Internal collaboration. In NHM’s case, that means IT, office furniture, supplies, infrastructure needs, strategic initiatives.
Get out of the library. Talk to people. What are your users’ priorities?
Collaborate externally: SLA, County Library.
Volunteers, interns. If you’re in a corporate situation, you should pay your interns. Make sure they’re learning something.
Many technologies to consider. Don’t believe people who promise their product will solve all your problems.
Tech strategy: Supplies the rationale and priorities for funding, ensures priorities are addressed in a timely and appropriate way.
Needed online catalog access, e-content access, access to sectional libraries, intranet, external web site.
Needed something in the cloud.
Updated to add: I should point out that this session was sponsored by EOS International and that Hulser praised them highly for helping him accomplish his goals. (Additional disclosure: they gave attendees a boxed lunch.) However, many of the principles that Hulser talks about would apply no matter what library database system you use.
What’s it like to work there?
San Diego Zoo “zoobrarian” Amy Jankowski:
Zoo, safari park, Institute for Conservation Research
Library is located at the safari park. Not open to public, just staff, volunteers, and “targeted researchers.”
Library moved from zoo downtown to the safari park.
Horticultural staff, veterinarians, education staff, HR, finance, etc.
Field project staff.
Still get a few periodicals in print.
c.11,000 books, 400 journals.
Archives and rare books.
Historic images: can do reproductions.
clippings, zookeepers’ journals about animals.

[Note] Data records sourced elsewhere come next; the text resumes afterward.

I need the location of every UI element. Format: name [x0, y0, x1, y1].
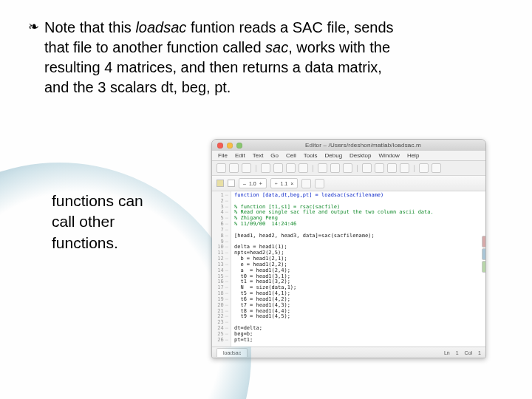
- status-col-label: Col: [465, 350, 473, 355]
- bullet-text: Note that this loadsac funtion reads a S…: [44, 18, 501, 98]
- maximize-icon[interactable]: [236, 143, 242, 149]
- menu-item-desktop[interactable]: Desktop: [349, 152, 371, 159]
- tool-button[interactable]: [242, 163, 251, 173]
- menu-item-go[interactable]: Go: [270, 152, 279, 159]
- editor-toolbar-2: – 1.0 + ÷ 1.1 ×: [212, 176, 485, 191]
- slide: ❧ Note that this loadsac funtion reads a…: [0, 0, 532, 399]
- menu-item-help[interactable]: Help: [407, 152, 419, 159]
- tool-button[interactable]: [273, 163, 283, 173]
- editor-statusbar: loadsac Ln 1 Col 1: [212, 347, 485, 358]
- menu-item-cell[interactable]: Cell: [286, 152, 296, 159]
- side-tab[interactable]: [482, 248, 486, 260]
- status-col-value: 1: [478, 350, 481, 355]
- tool-button[interactable]: [432, 163, 441, 173]
- status-line-value: 1: [456, 350, 459, 355]
- menu-item-edit[interactable]: Edit: [235, 152, 245, 159]
- side-tab[interactable]: [482, 261, 486, 273]
- multiply-pill[interactable]: ÷ 1.1 ×: [270, 178, 299, 188]
- tool-button[interactable]: [315, 179, 324, 188]
- tool-button[interactable]: [216, 163, 226, 173]
- tool-button[interactable]: [387, 163, 397, 173]
- menu-item-tools[interactable]: Tools: [304, 152, 318, 159]
- toolbar-separator: [414, 165, 415, 172]
- tool-button[interactable]: [318, 163, 327, 173]
- tool-button[interactable]: [419, 163, 429, 173]
- tool-button[interactable]: [301, 179, 311, 188]
- editor-menubar: FileEditTextGoCellToolsDebugDesktopWindo…: [212, 151, 485, 161]
- tool-button[interactable]: [362, 163, 372, 173]
- toolbar-separator: [256, 165, 256, 172]
- editor-window: Editor – /Users/rdeshon/matlab/loadsac.m…: [211, 139, 486, 358]
- tool-button[interactable]: [375, 163, 384, 173]
- tool-button[interactable]: [286, 163, 296, 173]
- menu-item-text[interactable]: Text: [253, 152, 264, 159]
- bullet-block: ❧ Note that this loadsac funtion reads a…: [0, 0, 532, 98]
- editor-toolbar-1: [212, 161, 485, 176]
- bullet-glyph: ❧: [28, 18, 44, 36]
- minimize-icon[interactable]: [227, 143, 233, 149]
- tool-button[interactable]: [400, 163, 409, 173]
- editor-titlebar: Editor – /Users/rdeshon/matlab/loadsac.m: [212, 140, 485, 151]
- line-gutter: 1–2–3–4–5–6–7–8–9–10–11–12–13–14–15–16–1…: [212, 191, 231, 347]
- editor-title: Editor – /Users/rdeshon/matlab/loadsac.m: [246, 142, 480, 149]
- status-line-label: Ln: [444, 350, 450, 355]
- code-area[interactable]: function [data,dt,beg,pt] = loadsac(sacf…: [231, 191, 485, 347]
- tool-button[interactable]: [330, 163, 340, 173]
- tool-button[interactable]: [299, 163, 308, 173]
- toolbar-separator: [313, 165, 313, 172]
- cell-highlight-swatch[interactable]: [216, 180, 224, 187]
- cell-highlight-swatch[interactable]: [228, 180, 235, 187]
- close-icon[interactable]: [217, 143, 223, 149]
- menu-item-debug[interactable]: Debug: [325, 152, 343, 159]
- increment-pill[interactable]: – 1.0 +: [239, 178, 267, 188]
- editor-side-tabs: [482, 236, 486, 273]
- menu-item-window[interactable]: Window: [378, 152, 399, 159]
- tool-button[interactable]: [229, 163, 239, 173]
- side-tab[interactable]: [482, 236, 486, 248]
- editor-body: 1–2–3–4–5–6–7–8–9–10–11–12–13–14–15–16–1…: [212, 191, 485, 347]
- tool-button[interactable]: [343, 163, 352, 173]
- menu-item-file[interactable]: File: [218, 152, 228, 159]
- tool-button[interactable]: [261, 163, 270, 173]
- toolbar-separator: [357, 165, 358, 172]
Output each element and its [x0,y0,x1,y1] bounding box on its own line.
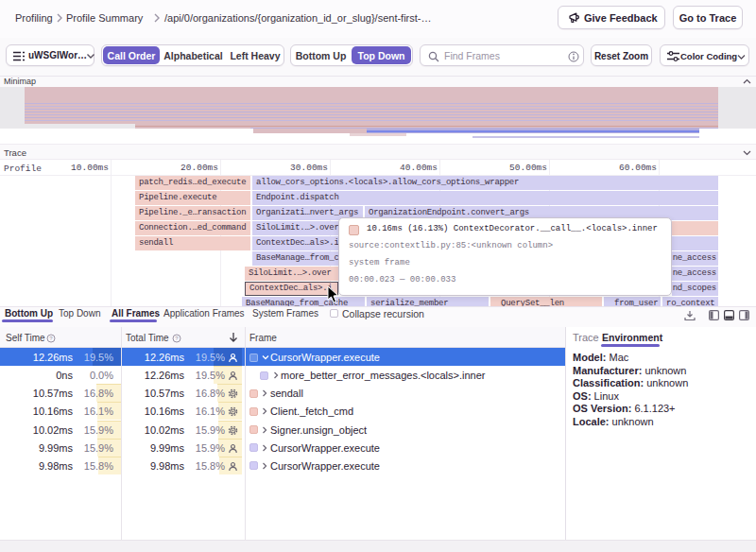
svg-text:?: ? [175,336,179,341]
svg-text:?: ? [49,336,53,341]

Reference, library instruction, tech services, web development, newsletters, etc.
Do outreach to employee lounges about 2-4 times a month.

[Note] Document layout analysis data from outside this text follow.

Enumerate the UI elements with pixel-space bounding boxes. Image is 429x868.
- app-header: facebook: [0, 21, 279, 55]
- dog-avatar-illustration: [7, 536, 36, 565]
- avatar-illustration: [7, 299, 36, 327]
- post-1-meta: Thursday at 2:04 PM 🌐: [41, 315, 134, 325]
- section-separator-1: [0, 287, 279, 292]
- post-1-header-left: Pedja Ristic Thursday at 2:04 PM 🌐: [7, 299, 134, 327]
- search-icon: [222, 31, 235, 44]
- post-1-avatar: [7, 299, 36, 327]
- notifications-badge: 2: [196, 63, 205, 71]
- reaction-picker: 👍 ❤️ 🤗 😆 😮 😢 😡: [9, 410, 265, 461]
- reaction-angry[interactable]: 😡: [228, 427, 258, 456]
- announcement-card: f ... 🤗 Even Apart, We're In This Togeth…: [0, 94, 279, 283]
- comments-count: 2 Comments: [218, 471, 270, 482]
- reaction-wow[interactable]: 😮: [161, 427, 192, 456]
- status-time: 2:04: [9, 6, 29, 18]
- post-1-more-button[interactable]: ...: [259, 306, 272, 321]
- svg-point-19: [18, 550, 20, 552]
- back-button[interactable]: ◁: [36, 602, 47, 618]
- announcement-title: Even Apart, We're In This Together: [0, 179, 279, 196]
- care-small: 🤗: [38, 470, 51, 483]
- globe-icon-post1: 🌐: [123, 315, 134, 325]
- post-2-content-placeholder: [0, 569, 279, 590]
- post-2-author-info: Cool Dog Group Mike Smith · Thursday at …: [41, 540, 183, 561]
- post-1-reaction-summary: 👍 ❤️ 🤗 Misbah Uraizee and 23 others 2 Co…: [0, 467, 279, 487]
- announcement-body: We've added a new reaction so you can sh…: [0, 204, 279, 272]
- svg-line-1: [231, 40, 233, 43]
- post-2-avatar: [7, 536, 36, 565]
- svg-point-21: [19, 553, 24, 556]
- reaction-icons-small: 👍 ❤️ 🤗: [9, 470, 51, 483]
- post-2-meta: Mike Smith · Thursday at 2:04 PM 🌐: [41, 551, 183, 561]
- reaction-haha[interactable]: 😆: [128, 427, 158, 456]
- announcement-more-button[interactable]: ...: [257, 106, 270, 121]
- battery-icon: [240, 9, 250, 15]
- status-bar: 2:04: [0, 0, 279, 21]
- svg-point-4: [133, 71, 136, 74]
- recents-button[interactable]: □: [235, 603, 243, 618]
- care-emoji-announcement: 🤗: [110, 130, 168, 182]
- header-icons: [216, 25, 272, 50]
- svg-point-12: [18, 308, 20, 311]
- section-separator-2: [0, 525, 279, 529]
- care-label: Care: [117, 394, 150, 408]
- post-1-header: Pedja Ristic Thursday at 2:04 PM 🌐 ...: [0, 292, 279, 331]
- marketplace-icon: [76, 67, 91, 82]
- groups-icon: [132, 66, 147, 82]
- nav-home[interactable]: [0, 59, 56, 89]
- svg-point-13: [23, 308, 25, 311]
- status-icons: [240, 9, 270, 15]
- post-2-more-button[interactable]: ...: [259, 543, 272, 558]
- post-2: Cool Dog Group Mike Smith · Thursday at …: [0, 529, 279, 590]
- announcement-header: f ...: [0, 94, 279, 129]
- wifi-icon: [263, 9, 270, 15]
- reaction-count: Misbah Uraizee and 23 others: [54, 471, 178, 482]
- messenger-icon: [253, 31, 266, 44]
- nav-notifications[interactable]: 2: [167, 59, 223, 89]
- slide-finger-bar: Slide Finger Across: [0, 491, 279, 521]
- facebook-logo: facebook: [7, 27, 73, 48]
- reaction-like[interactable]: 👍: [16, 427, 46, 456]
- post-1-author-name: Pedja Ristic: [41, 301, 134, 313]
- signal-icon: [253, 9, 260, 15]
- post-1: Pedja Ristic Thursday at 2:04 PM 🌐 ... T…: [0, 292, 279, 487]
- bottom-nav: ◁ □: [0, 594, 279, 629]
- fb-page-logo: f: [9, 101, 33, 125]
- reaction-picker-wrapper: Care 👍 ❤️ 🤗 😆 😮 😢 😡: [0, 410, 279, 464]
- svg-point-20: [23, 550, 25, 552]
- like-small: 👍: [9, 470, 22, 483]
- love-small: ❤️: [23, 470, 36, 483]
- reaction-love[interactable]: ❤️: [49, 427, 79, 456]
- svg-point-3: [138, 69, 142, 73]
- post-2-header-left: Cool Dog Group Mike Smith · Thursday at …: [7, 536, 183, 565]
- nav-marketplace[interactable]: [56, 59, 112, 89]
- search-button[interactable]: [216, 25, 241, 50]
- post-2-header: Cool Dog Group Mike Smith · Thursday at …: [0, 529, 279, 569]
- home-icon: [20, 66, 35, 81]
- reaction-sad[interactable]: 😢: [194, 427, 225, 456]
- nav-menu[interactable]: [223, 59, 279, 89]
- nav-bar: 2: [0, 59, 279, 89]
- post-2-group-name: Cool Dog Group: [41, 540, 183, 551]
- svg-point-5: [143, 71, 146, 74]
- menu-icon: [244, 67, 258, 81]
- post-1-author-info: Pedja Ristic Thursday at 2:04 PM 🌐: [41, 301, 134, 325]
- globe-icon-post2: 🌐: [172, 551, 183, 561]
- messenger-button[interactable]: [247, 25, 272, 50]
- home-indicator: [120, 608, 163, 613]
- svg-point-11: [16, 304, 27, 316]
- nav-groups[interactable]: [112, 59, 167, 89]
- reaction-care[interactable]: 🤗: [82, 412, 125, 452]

Web site: http://library.sandiegozoo.org/
Some animals, there’s just not a lot of research. Conservation status, for example, changes.
Monthly newsletter, bi-weekly digest of animal/zoo news.
Small staff, limited budget, small space, geographic distribution of staff.
Mary Ann Williams:
Took tech classes at U. of Michigan: Java, Ruby on Rails.
Digital archivist at Disney. The job description didn’t say archivist or librarian; it was written by engineers. Corporate model was shifting. Networked and was able to move to Disney Animation Research Library. Vault contains art work from beginning of Disney. Built digital image database.
After five years, her goals weren’t the same as the company’s. Moved on to Guthy Renker as digital assets manager.
Yet to work for someone with an MLIS. Feels it makes her stronger as a librarian, gets to define job and ask for what she needs.
In IT dept. Manages a DAM system.
Does Sharepoint development now.
“My career is meant to evolve beyond the words ‘librarian’ and ‘archivist’.”
She facilitates communication. Thinking about being an independent consultant.
Jon Haupt, wine librarian, Sonoma County Wine Library, Healdsburg:
“Do people check out lunch?”
Interest in food and arts. Was working as a music librarian. Thought he wouldn’t get the wine librarian job.
Convinced wineries and public libraries to open wine library in 1989. Wineries buy subscriptions, friends group.
Other wine libraries: Napa Valley wine library (in public library, not a dedicated librarian), UC Davis, CSU Fresno, Cal Poly Pomona, Wash. State U., Cornell
Collects on all aspects of wine: history, business, etc.
c.60 periodicals, rare books, ephemera.
Index to wine periodical literature: winefiles.org
Amorphous collection policy, changing needs, advisory group, service to wine appreciation folks.
Trying to serve whole region. And with Winefiles, it’s really the only database of its kind.